[파이썬] scipy 거리 계산

When working with data analysis or machine learning tasks, calculating distances between data points is often a crucial step. Scipy, a powerful scientific computing library in Python, provides a wide range of functions for distance calculations. In this blog post, we will explore some of the commonly used distance calculation functions in the scipy library.

Euclidean Distance

Euclidean distance is the most common distance metric used in various applications. It calculates the straight-line distance between two points in a Cartesian plane. Scipy’s scipy.spatial.distance module provides the euclidean() function to calculate the Euclidean distance.

Here’s an example of calculating the Euclidean distance between two points (1, 2) and (4, 6):

from scipy.spatial import distance

point1 = (1, 2)
point2 = (4, 6)

euclidean_distance = distance.euclidean(point1, point2)
print(f"Euclidean distance: {euclidean_distance}")

Output:

Euclidean distance: 5.0

Manhattan Distance

Manhattan distance, also known as city block distance or taxicab distance, calculates the distance between two points in a grid-like system. It measures the total number of blocks traveled horizontally and vertically to reach from one point to another. Scipy’s scipy.spatial.distance module provides the cityblock() function to calculate the Manhattan distance.

Here’s an example of calculating the Manhattan distance between two points (1, 2) and (4, 6):

from scipy.spatial import distance

point1 = (1, 2)
point2 = (4, 6)

manhattan_distance = distance.cityblock(point1, point2)
print(f"Manhattan distance: {manhattan_distance}")

Output:

Manhattan distance: 7

Cosine Distance

Cosine distance calculates the similarity between two points by measuring the cosine of the angle between them. It is often used in text analysis and clustering tasks. Scipy’s scipy.spatial.distance module provides the cosine() function to calculate the cosine distance.
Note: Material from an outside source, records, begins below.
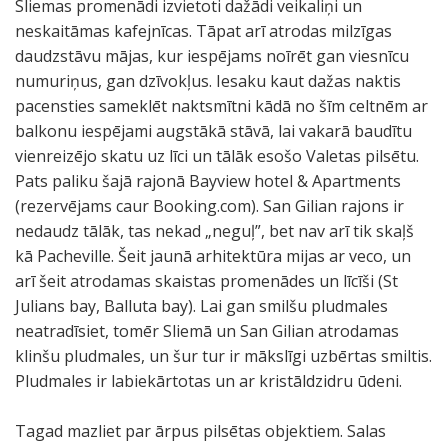
Sliemas promenādi izvietoti dažādi veikaliņi un
neskaitāmas kafejnīcas. Tāpat arī atrodas milzīgas
daudzstāvu mājas, kur iespējams noīrēt gan viesnīcu
numuriņus, gan dzīvokļus. Iesaku kaut dažas naktis
pacensties sameklēt naktsmītni kādā no šīm celtnēm ar
balkonu iespējami augstākā stāvā, lai vakarā baudītu
vienreizējo skatu uz līci un tālāk esošo Valetas pilsētu.
Pats paliku šajā rajonā Bayview hotel & Apartments
(rezervējams caur Booking.com). San Gilian rajons ir
nedaudz tālāk, tas nekad „neguļ”, bet nav arī tik skaļš
kā Pacheville. Šeit jaunā arhitektūra mijas ar veco, un
arī šeit atrodamas skaistas promenādes un līcīši (St
Julians bay, Balluta bay). Lai gan smilšu pludmales
neatradīsiet, tomēr Sliemā un San Gilian atrodamas
klinšu pludmales, un šur tur ir mākslīgi uzbērtas smiltis.
Pludmales ir labiekārtotas un ar kristāldzidru ūdeni.
Tagad mazliet par ārpus pilsētas objektiem. Salas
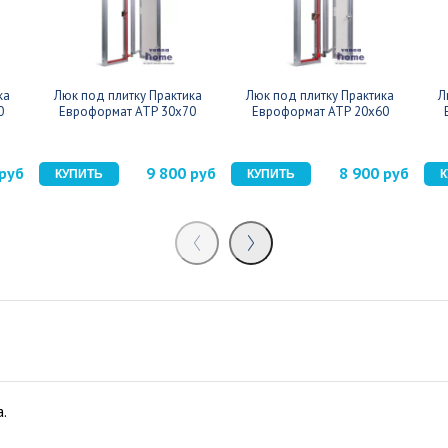
ка
Люк под плитку Практика
Люк под плитку Практика
Л
0
Евроформат АТР 30x70
Евроформат АТР 20x60
 руб
9 800 руб
8 900 руб
.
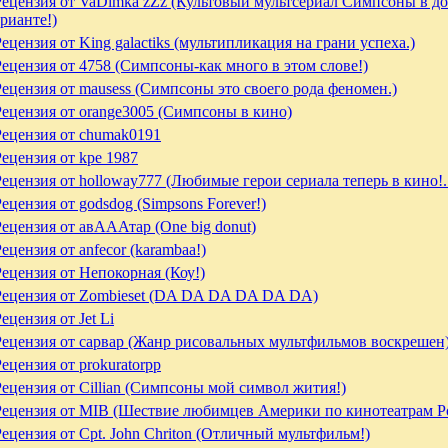
Рецензия от VaDimka zZz (Культовый мультсериал Симпсоны в 
рианте!)
Рецензия от King galactiks (мультипликация на грани успеха.)
Рецензия от 4758 (Симпсоны-как много в этом слове!)
Рецензия от mausess (Симпсоны это своего рода феномен.)
Рецензия от orange3005 (Симпсоны в кино)
Рецензия от chumak0191
Рецензия от kpe 1987
Рецензия от holloway777 (Любимые герои сериала теперь в кино!.
ецензия от godsdog (Simpsons Forever!)
Рецензия от авАААтар (One big donut)
ецензия от anfecor (karambaa!)
Рецензия от Непокорная (Коу!)
Рецензия от Zombieset (DA DA DA DA DA DA)
ецензия от Jet Li
Рецензия от сарвар (Жанр рисовальных мультфильмов воскрешен
ецензия от prokuratorpp
Рецензия от Cillian (Симпсоны мой символ жития!)
Рецензия от MIB (Шествие любимцев Америки по кинотеатрам Р
Рецензия от Cpt. John Chriton (Отличный мультфильм!)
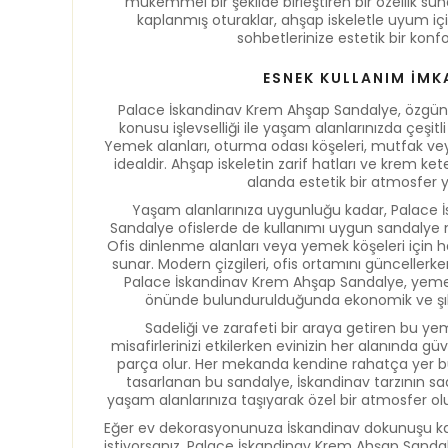
mükemmel bir şekilde birleştiren bir özellik s
kaplanmış oturaklar, ahşap iskeletle uyum i
sohbetlerinize estetik bir konfo
ESNEK KULLANIM İMK
Palace İskandinav Krem Ahşap Sandalye, özgün t
konusu işlevselliği ile yaşam alanlarınızda çeşitl
Yemek alanları, oturma odası köşeleri, mutfak vey
idealdir. Ahşap iskeletin zarif hatları ve krem ke
alanda estetik bir atmosfer y
Yaşam alanlarınıza uygunluğu kadar, Palace
Sandalye ofislerde de kullanımı uygun sandalye mo
Ofis dinlenme alanları veya yemek köşeleri için h
sunar. Modern çizgileri, ofis ortamını güncellerken
Palace İskandinav Krem Ahşap Sandalye, yemek
önünde bulundurulduğunda ekonomik ve şık b
Sadeliği ve zarafeti bir araya getiren bu ye
misafirlerinizi etkilerken evinizin her alanında gü
parça olur. Her mekanda kendine rahatça yer bul
tasarlanan bu sandalye, İskandinav tarzının sa
yaşam alanlarınıza taşıyarak özel bir atmosfer ol
Eğer ev dekorasyonunuza İskandinav dokunuşu ka
istiyorsanız, Palace İskandinav Krem Ahşap Sanda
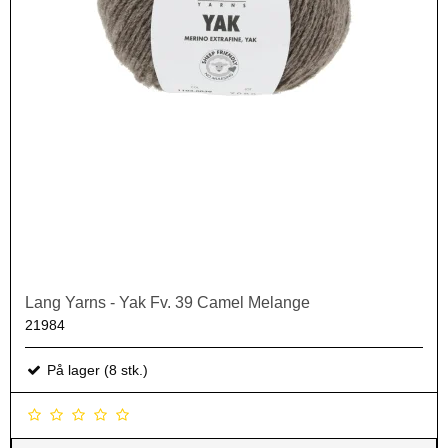
Lang Yarns - Yak Fv. 39 Camel Melange
21984
På lager (8 stk.)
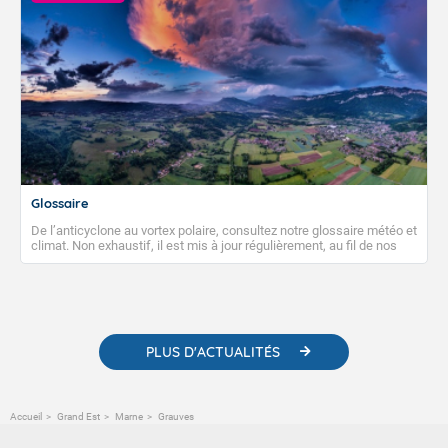
Glossaire
De l’anticyclone au vortex polaire, consultez notre glossaire météo et
climat. Non exhaustif, il est mis à jour régulièrement, au fil de nos
publications. Vous y trouverez également des liens utiles vers nos
contenus pédagogiques concernant les phénomènes
météorologiques et des informations scientifiques sur le
changement climatique.
PLUS D'ACTUALITÉS
Accueil
Grand Est
Marne
Grauves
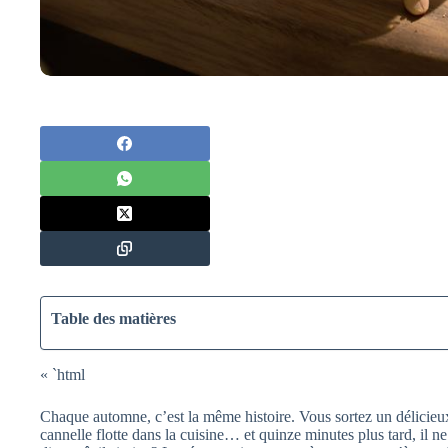
Table des matières
« `html
Chaque automne, c’est la même histoire. Vous sortez un délicieu
cannelle flotte dans la cuisine… et quinze minutes plus tard, il ne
Here’s an example of calculating the cosine distance between two points (1, 2) and (4, 6):

from scipy.spatial import distance

point1 = (1, 2)
point2 = (4, 6)

cosine_distance = distance.cosine(point1, point2)
print(f"Cosine distance: {cosine_distance}")

Output:

Cosine distance: 0.019419183920402588

These are just a few examples of the distance calculation functions available in the scipy library. Scipy provides many other distance metrics such as Minkowski distance, Hamming distance, and Jaccard distance. By using these functions, you can efficiently calculate distances between data points for various analytical and machine learning tasks.

In conclusion, scipy is a powerful library for distance calculations in Python. It offers various distance metrics and provides an easy-to-use interface for calculating distances between data points. It is an invaluable tool for data analysis and machine learning tasks that involve computing distances.